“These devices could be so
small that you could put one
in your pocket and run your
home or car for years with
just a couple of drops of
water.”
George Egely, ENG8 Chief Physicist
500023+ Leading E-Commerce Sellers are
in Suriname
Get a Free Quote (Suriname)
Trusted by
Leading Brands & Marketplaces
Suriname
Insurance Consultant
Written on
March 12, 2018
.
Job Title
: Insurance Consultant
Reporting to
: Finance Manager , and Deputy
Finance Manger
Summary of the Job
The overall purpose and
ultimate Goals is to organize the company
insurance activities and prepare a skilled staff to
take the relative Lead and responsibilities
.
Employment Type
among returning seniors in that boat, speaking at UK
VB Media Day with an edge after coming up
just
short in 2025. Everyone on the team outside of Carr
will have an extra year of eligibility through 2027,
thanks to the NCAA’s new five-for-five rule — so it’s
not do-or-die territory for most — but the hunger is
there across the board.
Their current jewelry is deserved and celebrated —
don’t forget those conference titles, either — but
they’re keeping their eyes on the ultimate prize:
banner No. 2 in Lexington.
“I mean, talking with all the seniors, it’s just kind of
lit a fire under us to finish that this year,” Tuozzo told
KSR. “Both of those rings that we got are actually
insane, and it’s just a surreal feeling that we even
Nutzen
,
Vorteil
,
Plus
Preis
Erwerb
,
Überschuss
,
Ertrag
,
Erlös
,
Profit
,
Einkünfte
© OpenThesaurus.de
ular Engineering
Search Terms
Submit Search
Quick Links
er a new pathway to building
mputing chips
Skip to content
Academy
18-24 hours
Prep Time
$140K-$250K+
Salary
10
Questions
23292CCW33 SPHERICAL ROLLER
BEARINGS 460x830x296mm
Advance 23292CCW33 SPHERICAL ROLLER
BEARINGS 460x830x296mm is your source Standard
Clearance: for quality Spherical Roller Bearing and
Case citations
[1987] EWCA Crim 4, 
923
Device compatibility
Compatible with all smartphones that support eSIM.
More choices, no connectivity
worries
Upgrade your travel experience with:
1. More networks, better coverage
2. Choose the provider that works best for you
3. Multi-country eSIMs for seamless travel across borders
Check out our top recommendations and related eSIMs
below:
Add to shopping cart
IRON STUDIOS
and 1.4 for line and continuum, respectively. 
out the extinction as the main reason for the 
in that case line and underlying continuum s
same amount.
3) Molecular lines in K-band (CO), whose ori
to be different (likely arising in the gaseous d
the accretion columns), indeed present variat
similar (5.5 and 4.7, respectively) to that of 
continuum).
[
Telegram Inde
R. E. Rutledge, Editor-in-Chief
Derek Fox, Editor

■ WHAT IS BEING ASKED
From the listing, copy every line where the string "Consultant" appears.

■ RESPONSE TO THE EXERCISE
Insurance Consultant
: Insurance Consultant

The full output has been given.